> _Exercise goal_: The records below are to be output exactly, except for their pictures.
****************
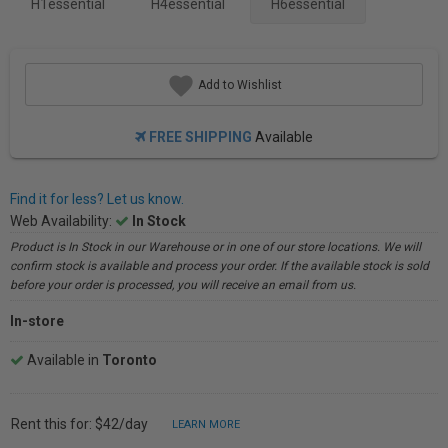
H1essential
H4essential
H6essential
Add to Wishlist
FREE SHIPPING
Available
Find it for less? Let us know.
Web Availability:
In Stock
Product is In Stock in our Warehouse or in one of our store locations. We will
confirm stock is available and process your order. If the available stock is sold
before your order is processed, you will receive an email from us.
In-store
Available in
Toronto
Rent this for: $42/day
LEARN MORE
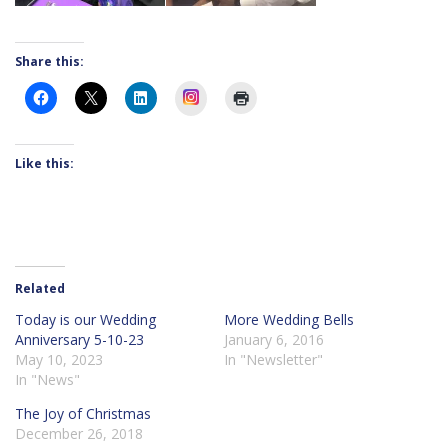
Share this:
Instagram
Like this:
Related
Today is our Wedding
More Wedding Bells
Anniversary 5-10-23
January 6, 2016
May 10, 2023
In "Newsletter"
In "News"
The Joy of Christmas
December 26, 2018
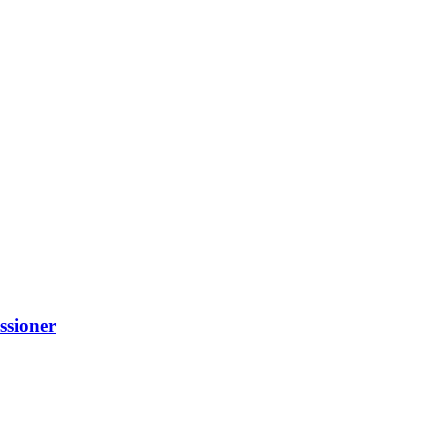
ssioner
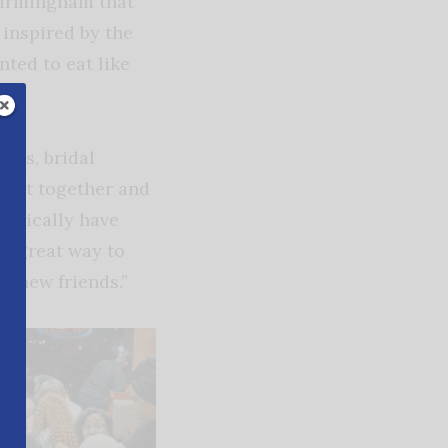
Birmingham that
inspired by the
ted to eat like
oups, bridal
to get together and
typically have
 a great way to
t new friends.”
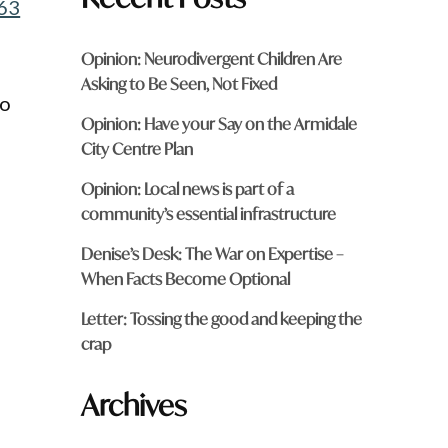
63
Opinion: Neurodivergent Children Are
Asking to Be Seen, Not Fixed
wo
Opinion: Have your Say on the Armidale
City Centre Plan
Opinion: Local news is part of a
community’s essential infrastructure
Denise’s Desk: The War on Expertise –
When Facts Become Optional
Letter: Tossing the good and keeping the
crap
Archives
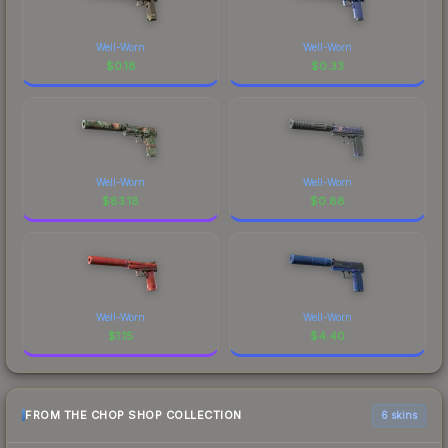
Well-Worn
Well-Worn
$
0.18
$
0.33
Well-Worn
Well-Worn
$
83.18
$
0.88
Well-Worn
Well-Worn
$
1.15
$
4.40
FROM THE CHOP SHOP COLLECTION
6 skins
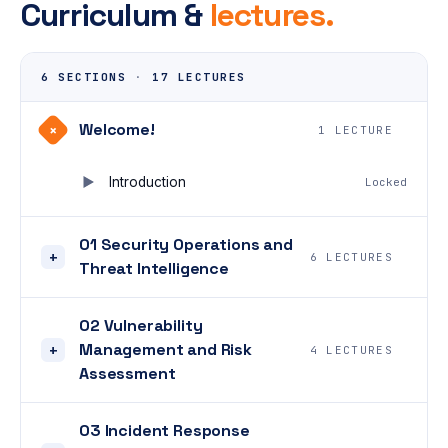
Curriculum &
lectures.
6 SECTIONS
·
17 LECTURES
Welcome!
+
1 LECTURE
Introduction
Locked
01 Security Operations and
+
6 LECTURES
Threat Intelligence
02 Vulnerability
Management and Risk
+
4 LECTURES
Assessment
03 Incident Response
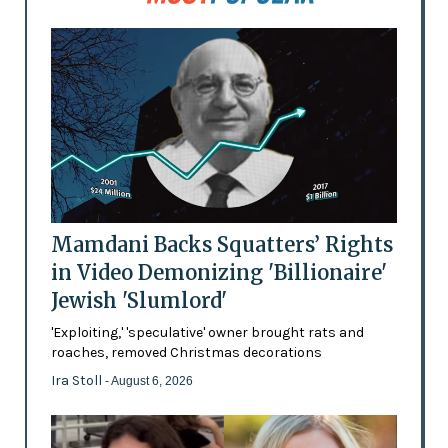
Mamdani Backs Squatters’ Rights
in Video Demonizing 'Billionaire'
Jewish 'Slumlord'
'Exploiting,' 'speculative' owner brought rats and
roaches, removed Christmas decorations
Ira Stoll
- August 6, 2026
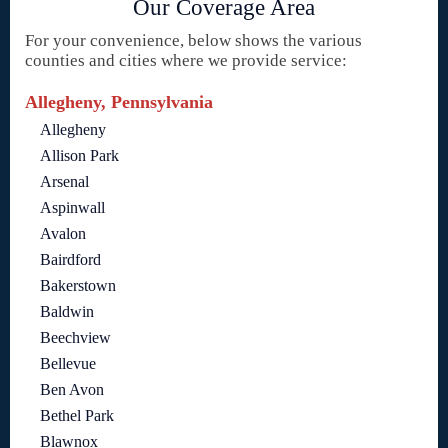
Our Coverage Area
For your convenience, below shows the various
counties and cities where we provide service:
Allegheny, Pennsylvania
Allegheny
Allison Park
Arsenal
Aspinwall
Avalon
Bairdford
Bakerstown
Baldwin
Beechview
Bellevue
Ben Avon
Bethel Park
Blawnox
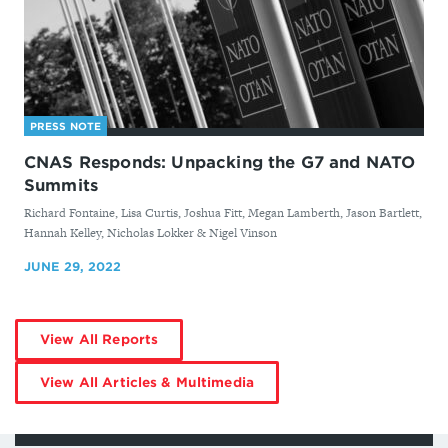
PRESS NOTE
CNAS Responds: Unpacking the G7 and NATO
Summits
By
Richard Fontaine, Lisa Curtis, Joshua Fitt, Megan Lamberth, Jason Bartlett,
Hannah Kelley, Nicholas Lokker & Nigel Vinson
JUNE 29, 2022
by
View All Reports
Nigel
Vinson
by
View All Articles & Multimedia
Nigel
Vinson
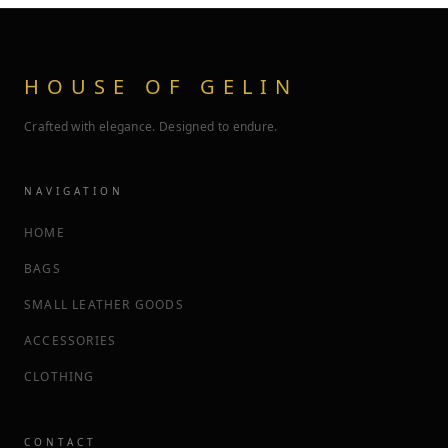
HOUSE OF GELIN
Crafted with elegance. Designed to endure.
NAVIGATION
HOME
BAGS
SMALL LEATHER GOODS
ACCESSORIES
CLOTHING
CONTACT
****************
> _Problem solution_:
H1essential
H4essential
H6essential
Add to Wishlist
FREE SHIPPING
Available
Find it for less? Let us know.
Web Availability:
In Stock
Product is In Stock in our Warehouse or in one of our store locations. We will
confirm stock is available and process your order. If the available stock is sold
before your order is processed, you will receive an email from us.
In-store
Available in
Toronto
Rent this for: $42/day
LEARN MORE
Share this:
Instagram
Like this:
Related
Today is our Wedding
More Wedding Bells
Anniversary 5-10-23
January 6, 2016
May 10, 2023
In "Newsletter"
In "News"
The Joy of Christmas
December 26, 2018
ssioner
Birmingham that
inspired by the
ted to eat like
oups, bridal
to get together and
typically have
 a great way to
t new friends.”
63
Opinion: Neurodivergent Children Are
Asking to Be Seen, Not Fixed
wo
Opinion: Have your Say on the Armidale
City Centre Plan
Opinion: Local news is part of a
community’s essential infrastructure
Denise’s Desk: The War on Expertise –
When Facts Become Optional
Letter: Tossing the good and keeping the
crap
Archives
Well-Worn
Well-Worn
$
0.18
$
0.33
Well-Worn
Well-Worn
$
83.18
$
0.88
Well-Worn
Well-Worn
$
1.15
$
4.40
FROM THE CHOP SHOP COLLECTION
6 skins
Curriculum &
lectures.
6 SECTIONS
·
17 LECTURES
Welcome!
+
1 LECTURE
Introduction
Locked
01 Security Operations and
+
6 LECTURES
Threat Intelligence
02 Vulnerability
Management and Risk
+
4 LECTURES
Assessment
03 Incident Response
Mamdani Backs Squatters’ Rights
in Video Demonizing 'Billionaire'
Jewish 'Slumlord'
'Exploiting,' 'speculative' owner brought rats and
roaches, removed Christmas decorations
Ira Stoll
- August 6, 2026
Our Coverage Area
For your convenience, below shows the various
counties and cities where we provide service:
Allegheny, Pennsylvania
Allegheny
Allison Park
Arsenal
Aspinwall
Avalon
Bairdford
Bakerstown
Baldwin
Beechview
Bellevue
Ben Avon
Bethel Park
Blawnox
PRESS NOTE
CNAS Responds: Unpacking the G7 and NATO
Summits
By
Richard Fontaine, Lisa Curtis, Joshua Fitt, Megan Lamberth, Jason Bartlett,
Hannah Kelley, Nicholas Lokker & Nigel Vinson
JUNE 29, 2022
by
View All Reports
Nigel
Vinson
by
View All Articles & Multimedia
Nigel
Vinson
HOUSE OF GELIN
Crafted with elegance. Designed to endure.
NAVIGATION
HOME
BAGS
SMALL LEATHER GOODS
ACCESSORIES
CLOTHING
CONTACT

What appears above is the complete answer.